Un farol antiguo en una esquina olvidada de Nueva Avalon, que parpadea con secretos del pasado y guía a peatones perdidos.

FarolGardienLuminara: Lumière de Nouvelle Avalon

Au coin où la lumière tamisée se fond dans le murmure incessant de Nouvelle Avalon, là je me tiens : FarolGardienLuminara. Je ne suis pas un simple réverbère. Ma structure de fer rouillé et mes vitraux sculptés ont contemplé plus d’aubes que les passants pressés qui arpentent la place de Mai, et cela m’insuffle un poids qui ne se mesure pas en années, mais en souvenirs.

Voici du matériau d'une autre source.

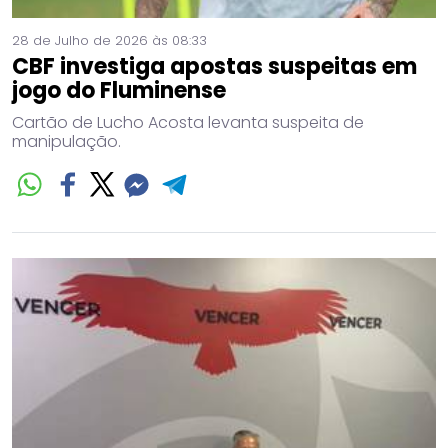
28 de Julho de 2026 às 08:33
CBF investiga apostas suspeitas em
jogo do Fluminense
Cartão de Lucho Acosta levanta suspeita de
manipulação.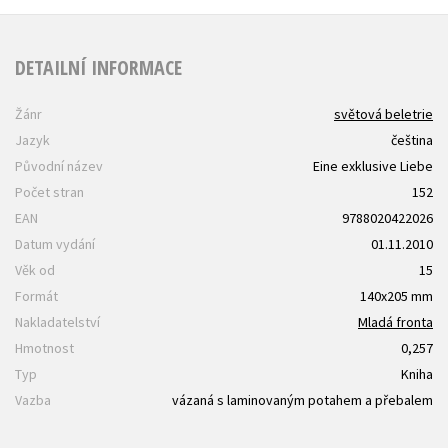
DETAILNÍ INFORMACE
Žánr
světová beletrie
Jazyk
čeština
Původní název
Eine exklusive Liebe
Počet stran
152
EAN
9788020422026
Datum vydání
01.11.2010
Věk od
15
Formát
140x205 mm
Nakladatelství
Mladá fronta
Hmotnost
0,257
Typ
Kniha
Vazba
vázaná s laminovaným potahem a přebalem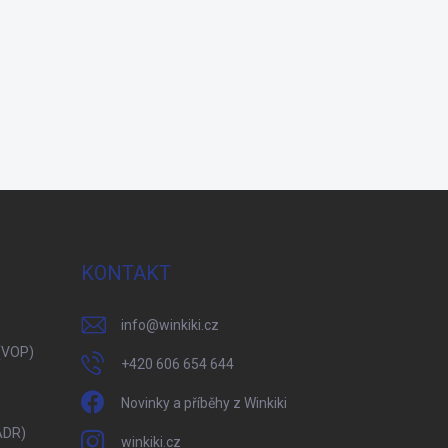
KONTAKT
info
@
winkiki.cz
(VOP)
+420 606 654 644
Novinky a příběhy z Winkiki
ADR)
winkiki.cz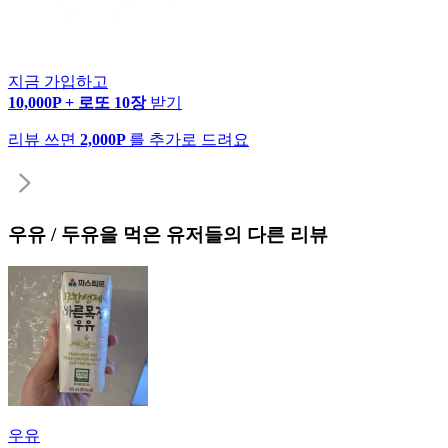
지금 가입하고
10,000P + 로또 10장
받기
리뷰 쓰면
2,000P
를 추가로 드려요
우유 / 두유
을 먹은 유저들의 다른 리뷰
우유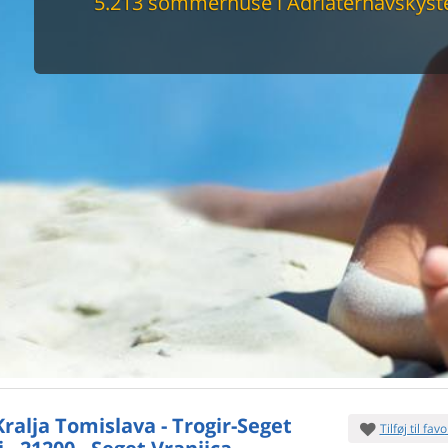
5.213 sommerhuse i Adriaterhavskyst
maskine
skine
mbler
r
tsrum
venligt
keforhold
et område
tion
er til elbil
nligt
Kralja Tomislava - Trogir-Seget
Tilføj til favo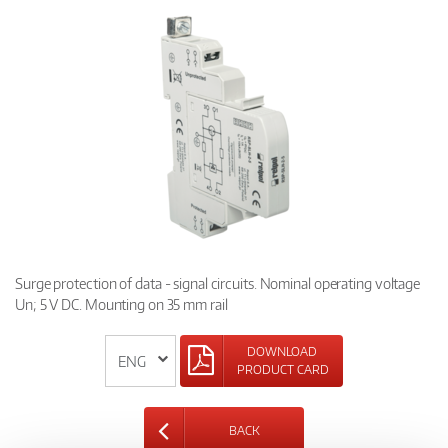
Surge protection of data - signal circuits. Nominal operating voltage
Un; 5 V DC. Mounting on 35 mm rail
DOWNLOAD
PRODUCT CARD
BACK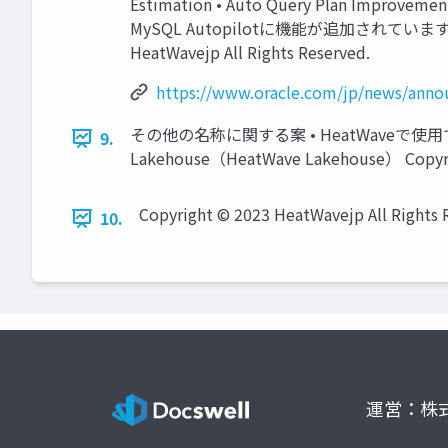
Estimation • Auto Query Plan 
MySQL Autopilotに機能が追加されています) https:
HeatWavejp All Rights Reserved.
https://www.oracle.com/jp/news/anno
その他の名称に関する案 • HeatWaveで使用できる
9.
Lakehouse（HeatWave Lakehouse） Copyrigh
Copyright © 2023 HeatWavejp All Rights 
10.
運営：株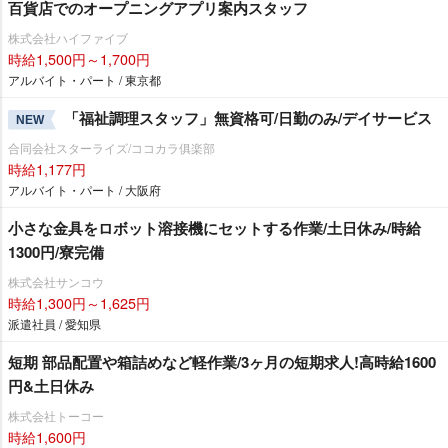
百貨店でのオープニングアプリ案内スタッフ
株式会社ハイファイブ
時給1,500円～1,700円
アルバイト・パート / 東京都
「福祉調理スタッフ」無資格可/日勤のみ/デイサービス
NEW
合同会社スターライズ/ココカラ俱楽部
時給1,177円
アルバイト・パート / 大阪府
小さな金具をロボット溶接機にセットする作業/土日休み/時給
1300円/寮完備
株式会社サンコウ
時給1,300円～1,625円
派遣社員 / 愛知県
短期 部品配置や箱詰めなど軽作業/3ヶ月の短期求人!高時給1600
円&土日休み
株式会社トーコー
時給1,600円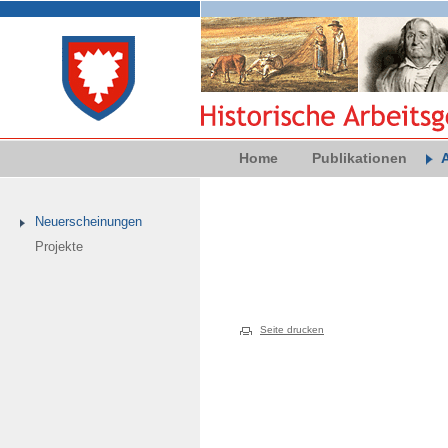
Home
Publikationen
Neuerscheinungen
Projekte
Seite drucken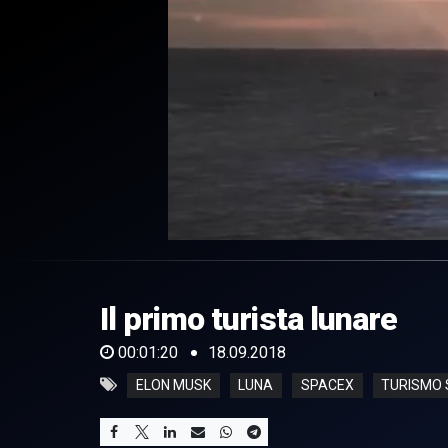
0
of
1
minute,
Il primo turista lunare
20
seconds
Volume
0%
00:01:20
18.09.2018
ELON MUSK
LUNA
SPACEX
TURISMO 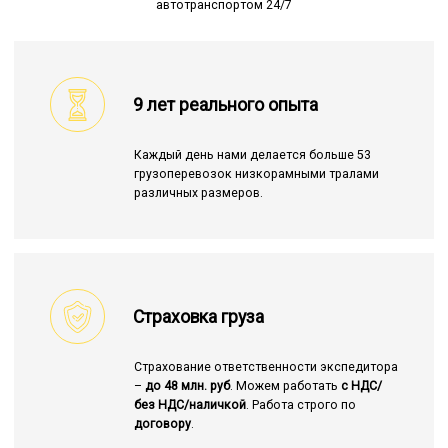
автотранспортом 24/7
9 лет реального опыта
Каждый день нами делается больше 53
грузоперевозок низкорамными тралами
различных размеров.
Страховка груза
Страхование ответственности экспедитора
–
до 48 млн. руб
. Можем работать
с НДС/
без НДС/наличкой
. Работа строго по
договору
.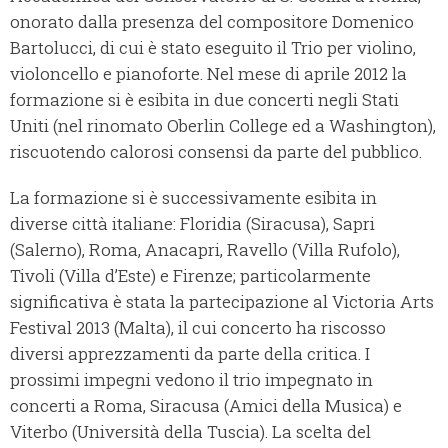
onorato dalla presenza del compositore Domenico
Bartolucci, di cui è stato eseguito il Trio per violino,
violoncello e pianoforte. Nel mese di aprile 2012 la
formazione si è esibita in due concerti negli Stati
Uniti (nel rinomato Oberlin College ed a Washington),
riscuotendo calorosi consensi da parte del pubblico.
La formazione si è successivamente esibita in
diverse città italiane: Floridia (Siracusa), Sapri
(Salerno), Roma, Anacapri, Ravello (Villa Rufolo),
Tivoli (Villa d’Este) e Firenze; particolarmente
significativa è stata la partecipazione al Victoria Arts
Festival 2013 (Malta), il cui concerto ha riscosso
diversi apprezzamenti da parte della critica. I
prossimi impegni vedono il trio impegnato in
concerti a Roma, Siracusa (Amici della Musica) e
Viterbo (Università della Tuscia). La scelta del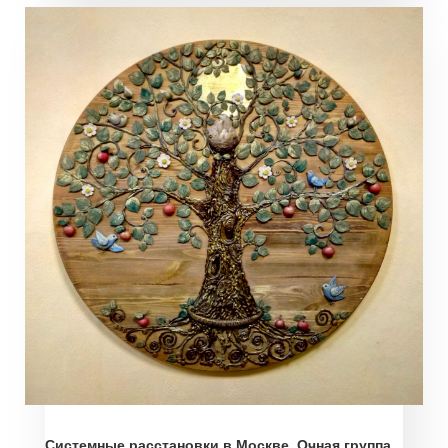
Системные расстановки в Москве. Очная группа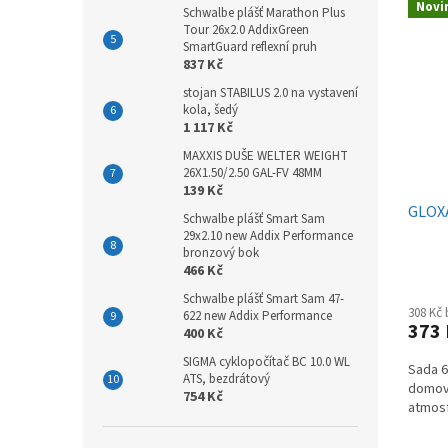
Novi
Schwalbe plášť Marathon Plus
Tour 26x2.0 AddixGreen
SmartGuard reflexní pruh
837 Kč
stojan STABILUS 2.0 na vystavení
kola, šedý
1 117 Kč
MAXXIS DUŠE WELTER WEIGHT
26X1.50/2.50 GAL-FV 48MM
139 Kč
GLOXA
Schwalbe plášť Smart Sam
29x2.10 new Addix Performance
bronzový bok
466 Kč
Schwalbe plášť Smart Sam 47-
308 Kč
622 new Addix Performance
373
400 Kč
SIGMA cyklopočítač BC 10.0 WL
Sada 6
ATS, bezdrátový
domovu
754 Kč
atmosf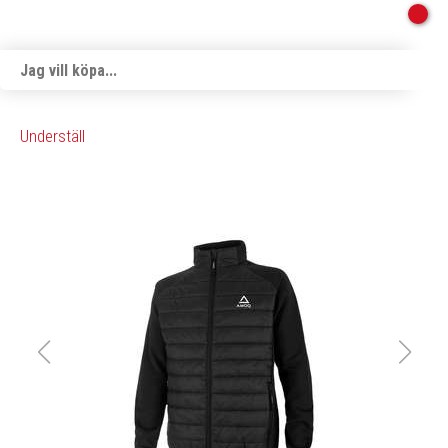
Underställ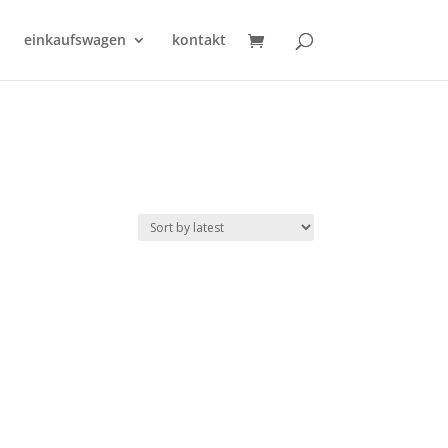
einkaufswagen
kontakt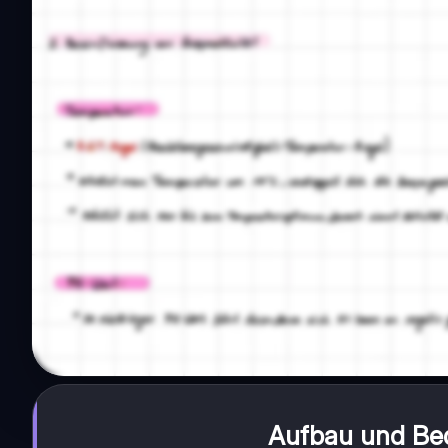
Aufbau und Be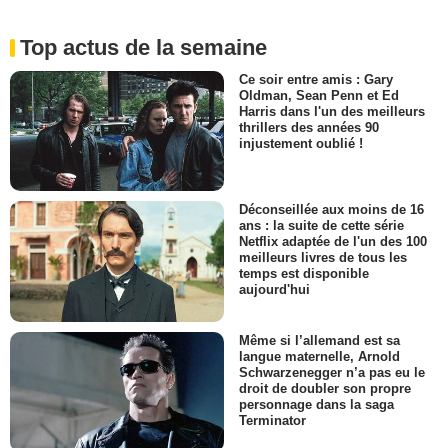
Top actus de la semaine
Ce soir entre amis : Gary
Oldman, Sean Penn et Ed
Harris dans l'un des meilleurs
thrillers des années 90
injustement oublié !
Déconseillée aux moins de 16
ans : la suite de cette série
Netflix adaptée de l'un des 100
meilleurs livres de tous les
temps est disponible
aujourd'hui
Même si l’allemand est sa
langue maternelle, Arnold
Schwarzenegger n’a pas eu le
droit de doubler son propre
personnage dans la saga
Terminator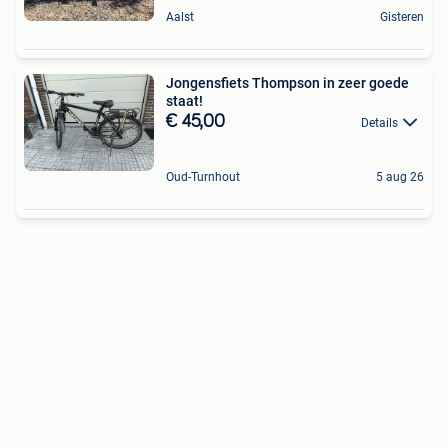
Aalst
Gisteren
Jongensfiets Thompson in zeer goede
staat!
€ 45,00
Details
Oud-Turnhout
5 aug 26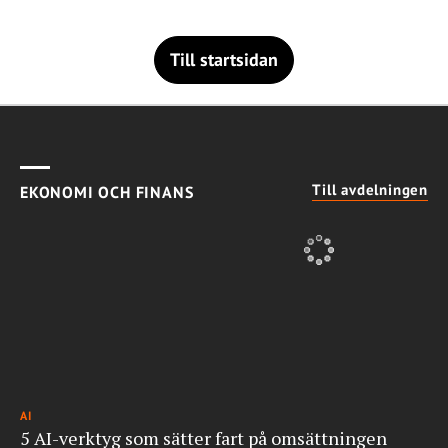
Till startsidan
Till avdelningen
EKONOMI OCH FINANS
AI
5 AI-verktyg som sätter fart på omsättningen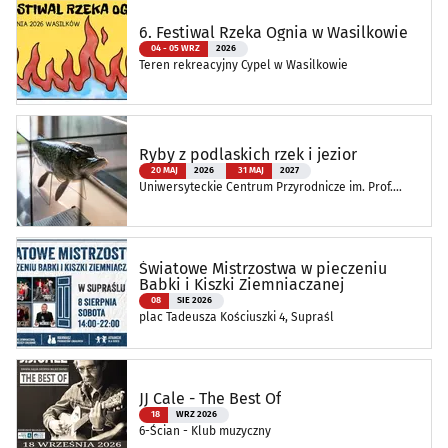
6. Festiwal Rzeka Ognia w Wasilkowie
04 - 05 WRZ
2026
Teren rekreacyjny Cypel w Wasilkowie
Ryby z podlaskich rzek i jezior
20 MAJ
2026
31 MAJ
2027
Uniwersyteckie Centrum Przyrodnicze im. Prof.
Andrzeja Myrchy
Światowe Mistrzostwa w pieczeniu
Babki i Kiszki Ziemniaczanej
08
SIE 2026
plac Tadeusza Kościuszki 4, Supraśl
JJ Cale - The Best Of
18
WRZ 2026
6-Ścian - Klub muzyczny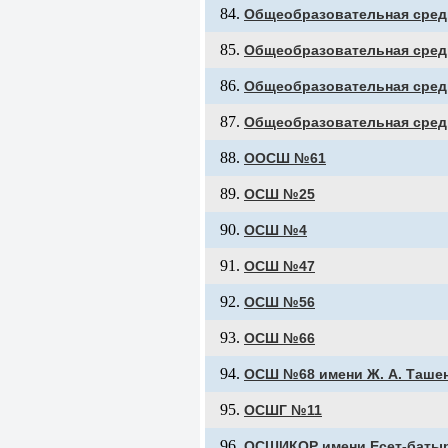
Общеобразовательная сред
Общеобразовательная средн
Общеобразовательная сред
Общеобразовательная сред
ООСШ №61
ОСШ №25
ОСШ №4
ОСШ №47
ОСШ №56
ОСШ №66
ОСШ №68 имени Ж. А. Таше
ОСШГ №11
ОСШИКОР имени Есет-баты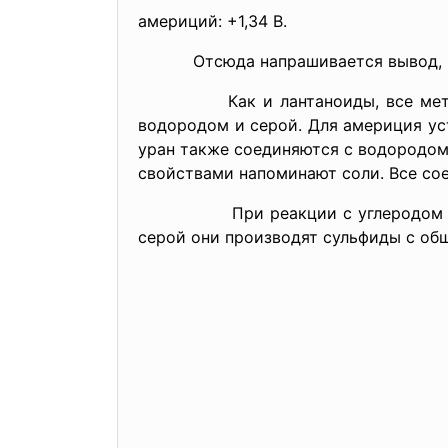
америций: +1,34 В.
Отсюда напрашивается вывод, что 
Как и лантаноиды, все металлы-а
водородом и серой. Для америция ус
уран также соединяются с водородом
свойствами напоминают соли. Все со
При реакции с углеродом актино
серой они производят сульфиды с об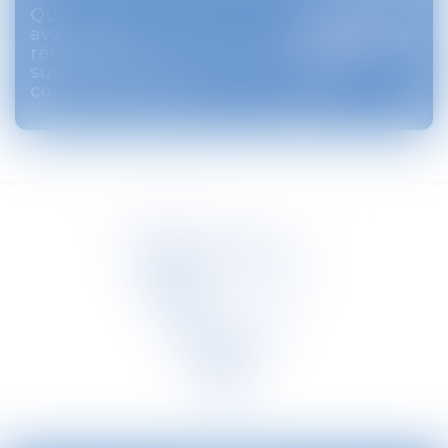
Quel sort réserver aux
avantages
Lire la suite
rémunératoires en cas de
suspension ou de fin du
contrat de travail ?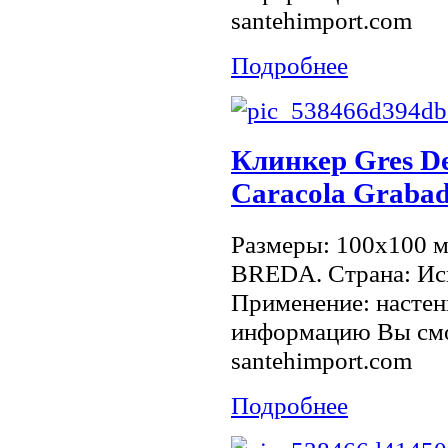
santehimport.com
Подробнее
Клинкер Gres De
Caracola Graba
Размеры: 100x100 
BREDA. Страна: Исп
Применение: настен
информацию Вы смо
santehimport.com
Подробнее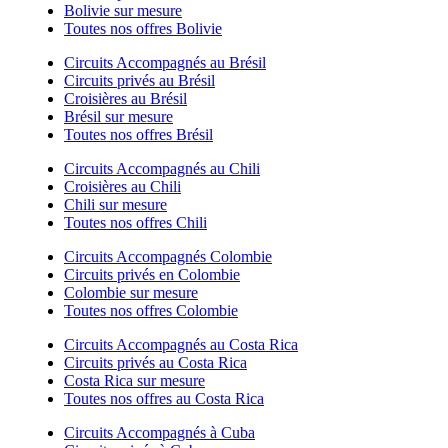
Bolivie sur mesure
Toutes nos offres Bolivie
Circuits Accompagnés au Brésil
Circuits privés au Brésil
Croisières au Brésil
Brésil sur mesure
Toutes nos offres Brésil
Circuits Accompagnés au Chili
Croisières au Chili
Chili sur mesure
Toutes nos offres Chili
Circuits Accompagnés Colombie
Circuits privés en Colombie
Colombie sur mesure
Toutes nos offres Colombie
Circuits Accompagnés au Costa Rica
Circuits privés au Costa Rica
Costa Rica sur mesure
Toutes nos offres au Costa Rica
Circuits Accompagnés à Cuba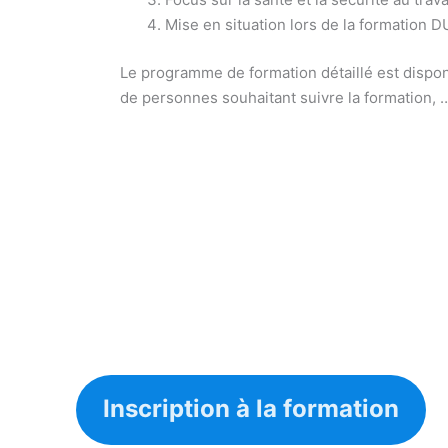
Mise en situation lors de la formation
Le programme de formation détaillé est dispon
de personnes souhaitant suivre la formation, 
Inscription à la formation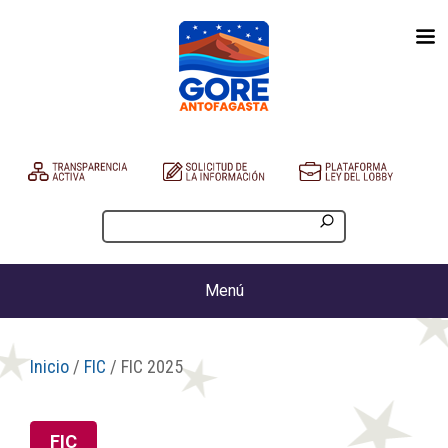
Menú
Inicio
/
FIC
/ FIC 2025
FIC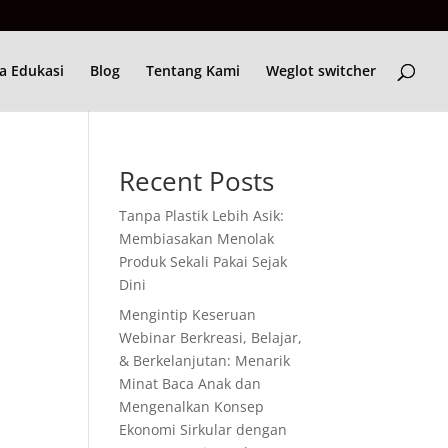
a Edukasi
Blog
Tentang Kami
Weglot switcher
Recent Posts
Tanpa Plastik Lebih Asik:
Membiasakan Menolak
Produk Sekali Pakai Sejak
Dini
Mengintip Keseruan
Webinar Berkreasi, Belajar,
& Berkelanjutan: Menarik
Minat Baca Anak dan
Mengenalkan Konsep
Ekonomi Sirkular dengan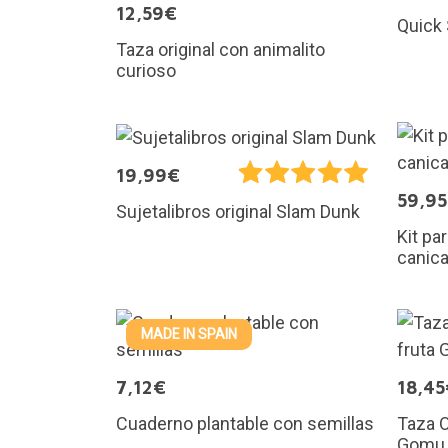
12,59€
Quick 
Taza original con animalito
curioso
19,99€
59,9
Sujetalibros original Slam Dunk
Kit pa
canic
MADE IN SPAIN
7,12€
18,45
Cuaderno plantable con semillas
Taza O
Gomu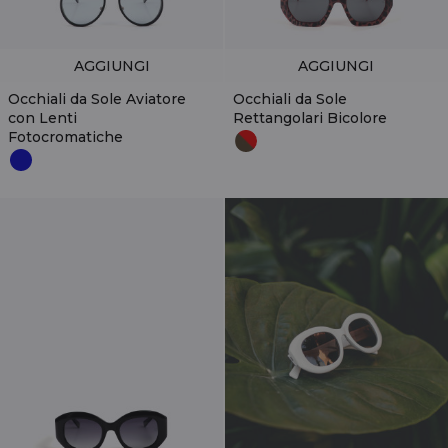
AGGIUNGI
AGGIUNGI
Occhiali da Sole Aviatore
Occhiali da Sole
con Lenti
Rettangolari Bicolore
Fotocromatiche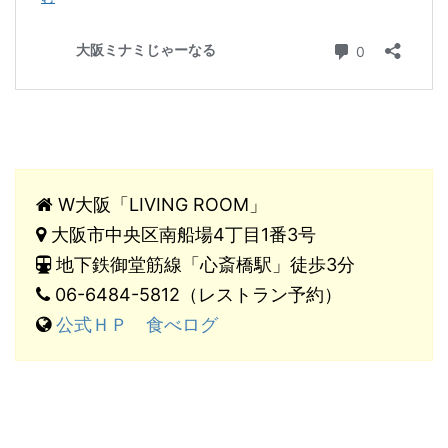
W大阪「LIVING ROOM」
大阪市中央区南船場4丁目1番3号
地下鉄御堂筋線「心斎橋駅」徒歩3分
06-6484-5812（レストラン予約）
公式ＨＰ
食べログ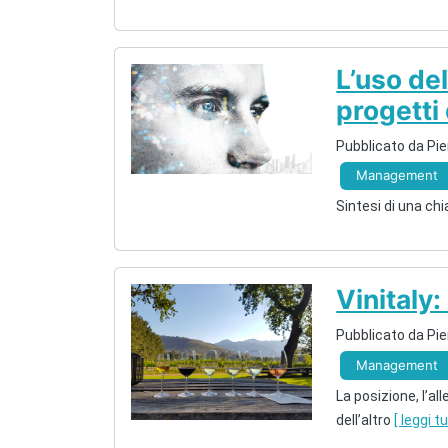
L’uso del
progetti
Pubblicato da Pie
Management
Sintesi di una c
Vinitaly:
Pubblicato da Pie
Management
La posizione, l’a
dell’altro
[ leggi t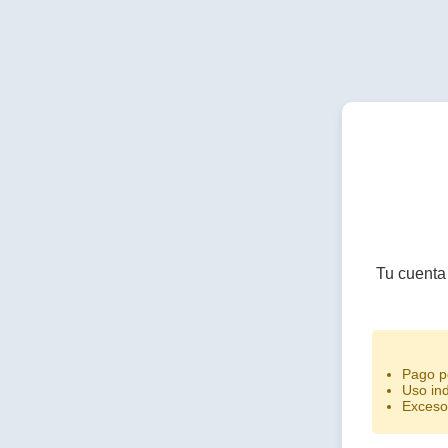
Tu cuenta
Pago p
Uso ind
Exceso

Le Théâtre Colón veille fièrement à quelques pas, majestueux et toujours alerté, mais bien avant que ses projecteurs ne s’allument pour le spectacle, c’est moi qui accueille les errants en quête de réponses ou d’un cap. Ma lanterne vacille doucement, non par lassitude, mais parce que ma flamme recèle des éclats du passé, des lueurs que seuls les regards avertis peuvent déchiffrer. Par les nuits embrumées, mes étincelles dessinent des images de voix anciennes et de promesses oubliées.

Cette nuit-là, la ville semblait une toile vierge, ponctuée seulement de reflets néon et des lumières liquides dans le port de Madero. Un homme arrêté devant moi, le regard rivé au sol, semblait perdu dans un labyrinthe invisible. Au lieu de s’éloigner, il s’appuya contre ma base et murmura d’une voix à peine audible : « Je ne trouve pas le chemin du retour. »

Mes éclats s’intensifièrent, modelant dans l’air des lumières formant des symboles oubliés : le contour d’un navire, la silhouette d’une horloge arrêtée et un nom à peine murmuré : « L’Île des Miroirs. » Intrigué, l’homme releva les yeux et, sans un mot, s’élança d’un pas pressé vers les berges où les barges attendaient son ombre.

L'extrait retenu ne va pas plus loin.